Una noche de verano. Una de esas que se alargan hasta horas que jamás soñaríamos estar despiertos durante el invierno. Así son las vacaciones. Esa laxitud te permite ser permisivo con tus gastos, con tus horarios y con la relación con tus hijos.
Aún hace calor, porque las noches de verano son así, de sonidos de grillos y de calor que no se quiere marchar. Llega la hora de irse a dormir. Porque aunque parezca mentira, ese momento existe.

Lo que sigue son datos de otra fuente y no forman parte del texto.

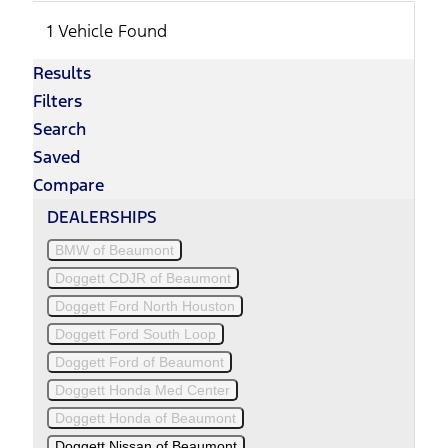
1 Vehicle Found
Results
Filters
Search
Saved
Compare
DEALERSHIPS
BMW of Beaumont
Doggett CDJR of Beaumont
Doggett Ford North Houston
Doggett Ford South Loop
Doggett Ford of Beaumont
Doggett Honda Med Center
Doggett Honda of Beaumont
Doggett Nissan of Beaumont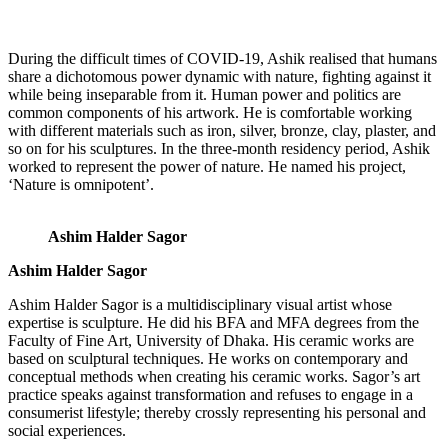
During the difficult times of COVID-19, Ashik realised that humans
share a dichotomous power dynamic with nature, fighting against it
while being inseparable from it. Human power and politics are
common components of his artwork. He is comfortable working
with different materials such as iron, silver, bronze, clay, plaster, and
so on for his sculptures. In the three-month residency period, Ashik
worked to represent the power of nature. He named his project,
‘Nature is omnipotent’.
Ashim Halder Sagor
Ashim Halder Sagor
Ashim Halder Sagor is a multidisciplinary visual artist whose
expertise is sculpture. He did his BFA and MFA degrees from the
Faculty of Fine Art, University of Dhaka. His ceramic works are
based on sculptural techniques. He works on contemporary and
conceptual methods when creating his ceramic works. Sagor’s art
practice speaks against transformation and refuses to engage in a
consumerist lifestyle; thereby crossly representing his personal and
social experiences.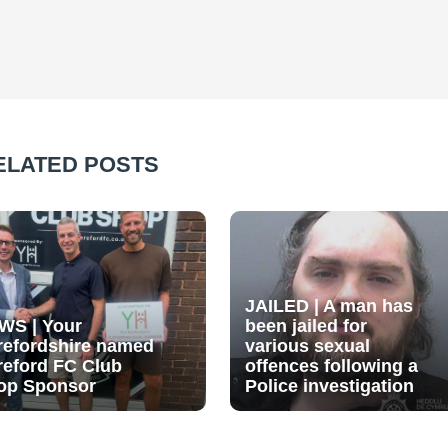
ELATED POSTS
JAILED | A man has
WS | Your
been jailed for
refordshire named
various sexual
reford FC Club
offences following a
op Sponsor
Police investigation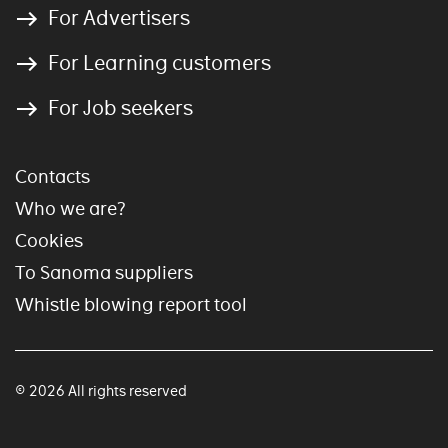
For Advertisers
For Learning customers
For Job seekers
Contacts
Who we are?
Cookies
To Sanoma suppliers
Whistle blowing report tool
© 2026 All rights reserved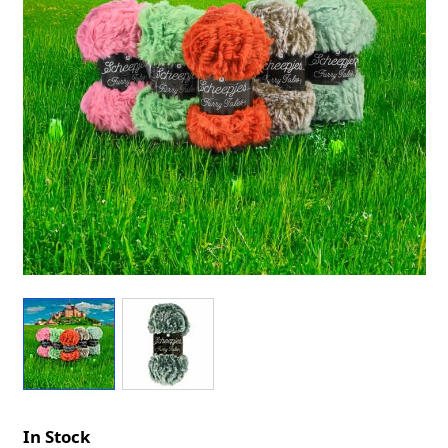
In Stock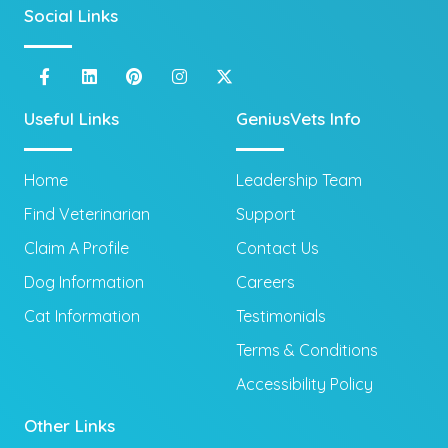
Social Links
Useful Links
GeniusVets Info
Home
Leadership Team
Find Veterinarian
Support
Claim A Profile
Contact Us
Dog Information
Careers
Cat Information
Testimonials
Terms & Conditions
Accessibility Policy
Other Links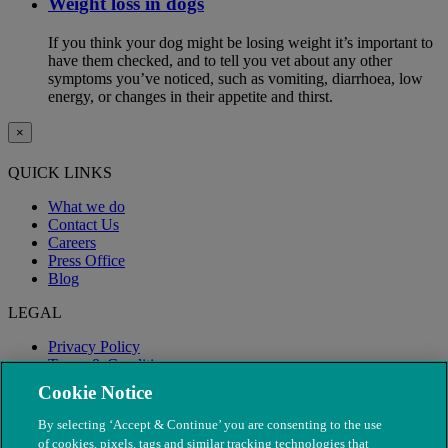
Weight loss in dogs
If you think your dog might be losing weight it’s important to
have them checked, and to tell you vet about any other
symptoms you’ve noticed, such as vomiting, diarrhoea, low
energy, or changes in their appetite and thirst.
×
QUICK LINKS
What we do
Contact Us
Careers
Press Office
Blog
LEGAL
Privacy Policy
Terms & Conditions
Modern Slavery
Cookie Notice
By selecting ‘Accept & Continue’ you are consenting to the use
of cookies, pixels, tags and similar tracking technologies that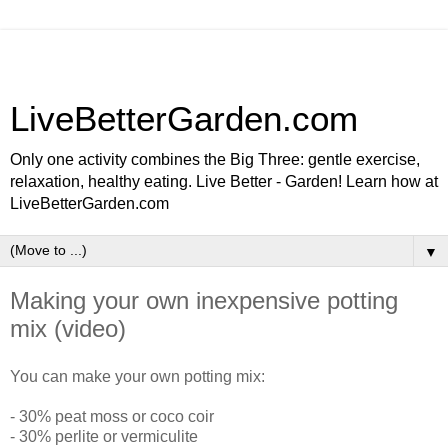
LiveBetterGarden.com
Only one activity combines the Big Three: gentle exercise,
relaxation, healthy eating. Live Better - Garden! Learn how at
LiveBetterGarden.com
▼
Making your own inexpensive potting
mix (video)
You can make your own potting mix:
- 30% peat moss or coco coir
- 30% perlite or vermiculite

Besos a todos, en varias sesiones repetidas, como no podía ser de otra manera en una familia en la que me ha tocado estar, donde los besos son como el oxígeno que se respira, o los pasos al andar. Rondas y más rondas de besos. Todos se van a sus habitaciones, pero cuando parece que ya comienza la calma, uno de ellos se da media vuelta y viene hacia mí. Estamos solos. Parece que lo sabe, porque nadie más nos escucha.
--Papá… —me dice.
--¿Qué pasa?
--Nada…
--Cuéntame.
--No, nada… Era una tontería —mientras amaga con volverse.
--Dímelo. Seguro que no.
--No sé… —duda, pero le ayudo con mi mano en su hombro.
--¿Sí?
--Es que… Solo quería decirte que te quiero. Que te quiero mucho.
Le abrazo. Se me adelanta y me abraza él.
--Yo también, Guille.
--…Y que me encanta que seas mi padre.